A LOS MUROS les toca una tarea múltiple, que se intensifica en las fronteras. Dividen, limitan, señalan que por lo pronto o a largo plazo viajar es dar de vueltas, rechazan su papel de alegorías y son alegorías implacables. En México, por la influencia de la Revolución y la inspiración del Renacimiento italiano, en el periodo de 1920-1950 (aproximadamente) los muros se habilitan como el espacio de la Escuela Mexicana de Pintura o el muralismo, el movimiento que le da fama a Diego Rivera, José Clemente Orozco y David Alfaro Siqueiros. En su primer momento, en el ex colegio de San Ildefonso en la Ciudad de México, los muralistas se proponen educar a las masas, sensibilizarlas, llevar el arte a la calle, los edificios públicos, transformar con pintura la conciencia nacional.

Ochenta años más tarde en Tijuana, Baja California, un grupo de artistas y un grupo de activistas y promotores del arte público ejercen un muralismo alterno, que coincide con el anterior en el uso de los símbolos (la realidad que renace en las imágenes), la vocación didáctica (la enseñanza como transformación del espacio creativo en lenguaje de los vislumbramientos), el juego de las significaciones donde el lector de imágenes o espectador ve y, al tiempo, recuerda lo que contempla. En 2004 y reelaborado en 2005, el muro de Tijuana o La tercera nación no surge de una idea cuyo tiempo ha llegado (en la primera mitad del siglo XX, la destrucción del orden), ni de la metamorfosis de una realidad histórica y política vuelta mitología de redención trágica (la Revolución Mexicana), sino -y esto es lo distintivo- de la necesidad de acercarse a una ciudad singular y devolverla convertida en un proyecto de arte y de humanización artística.
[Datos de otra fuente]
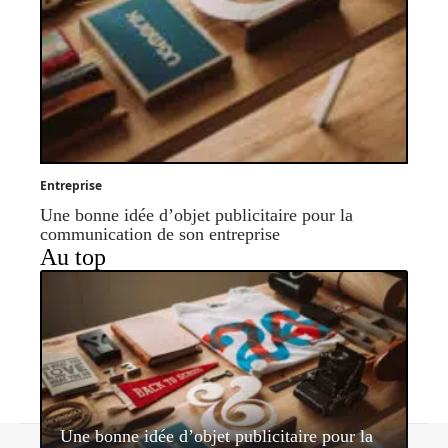
Entreprise
Une bonne idée d’objet publicitaire pour la
communication de son entreprise
Au top
Une bonne idée d’objet publicitaire pour la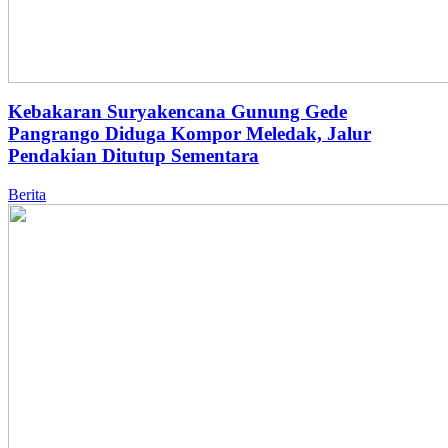
Kebakaran Suryakencana Gunung Gede
Pangrango Diduga Kompor Meledak, Jalur
Pendakian Ditutup Sementara
Berita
Este procedimiento es distinto al tradicional de América Latina, donde la ciudad se constituye, elige elementos de su identidad y luego, a partir de su primera madurez, se organiza como paisaje de estímulos. En el caso de México, para citar un ejemplo límite en América Latina, la metrópolis acumula energías y mitos y desigualdades profundas, y luego se los entrega a sus artistas, narradores, músicos, teatristas, ciudadanos culturales. En el caso de Tijuana, la ciudad elevada en este muro se observa, analiza, recrea, substituye. Desde hace por lo menos dos décadas, los artistas y escritores tijuanenses inventan y reconvierten su hábitat en la operación de metáforas y símbolos que levanta la ciudad paralela. En el arte donde el eje temático es la Ciudad de México no hay sino el protagonismo de la gigantomaquia. El arte de Tijuana busca fundar la ciudad necesaria.
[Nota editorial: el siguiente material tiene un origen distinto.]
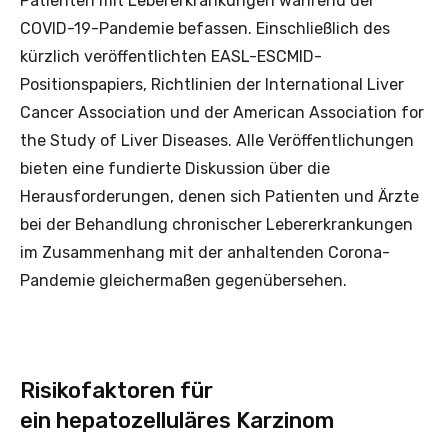
Patienten mit Lebererkrankungen während der
COVID-19-Pandemie befassen. Einschließlich des
kürzlich veröffentlichten EASL-ESCMID-
Positionspapiers, Richtlinien der International Liver
Cancer Association und der American Association for
the Study of Liver Diseases. Alle Veröffentlichungen
bieten eine fundierte Diskussion über die
Herausforderungen, denen sich Patienten und Ärzte
bei der Behandlung chronischer Lebererkrankungen
im Zusammenhang mit der anhaltenden Corona-
Pandemie gleichermaßen gegenübersehen.
Risikofaktoren für
ein hepatozelluläres Karzinom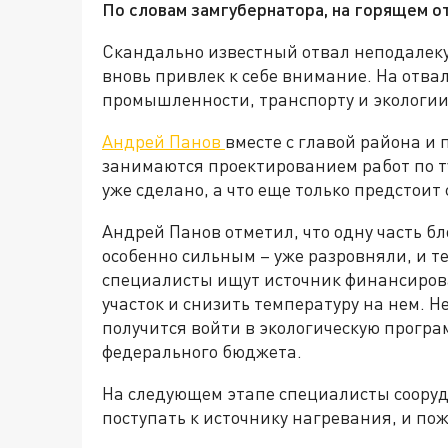
По словам замгубернатора, на горящем о
Скандально известный отвал неподалеку
вновь привлек к себе внимание. На отва
промышленности, транспорту и экологии
Андрей Панов
вместе с главой района и
занимаются проектированием работ по т
уже сделано, а что еще только предстоит 
Андрей Панов отметил, что одну часть бл
особенно сильным – уже разровняли, и т
специалисты ищут источник финансиров
участок и снизить температуру на нем. Н
получится войти в экологическую програ
федерального бюджета.
На следующем этапе специалисты сооруд
поступать к источнику нагревания, и по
Me explico. Desde su no tan lejano origen, Tijuana ha dependido de sus leyendas estrepitosas, de su condición de Ciudad de Paso, el puente hacia mundos más prósperos, el sitio al que se acude para ratificar la prisa de irse y la lentitud del arraigo. En su primer trazo mitológico, Tijuana es la Mala Fama que auspicia las migraciones, donde nadie pregunta para no localizarse en las respuestas, el emporio de cómics pornográficos (las Tijuana Bibles), la avenida de la Revolución donde junto a burros disfrazados de cebras se retratan los marinos y las prostitutas disfrazados de parejas amorosas un viernes de Carnaval, el Casino Agua Caliente donde el Hollywood anterior a los efectos especiales juega y baila como alud de extras en el filme que vetará la censura.

La Frontera. Los muros. El propósito último de esta exposición no es recrear la ciudad que existe sino darle fluidez a la que debe existir. Si el arte no es presentimiento, se inmoviliza en el instante en que un grupo de migrantes decidió quedarse a vivir de este lado de la frontera, cerca de California. Y si se petrifican el espacio de los cruces culturales incesantes, se traiciona a tres nacionalidades en una, y no me interesa decirles en qué orden.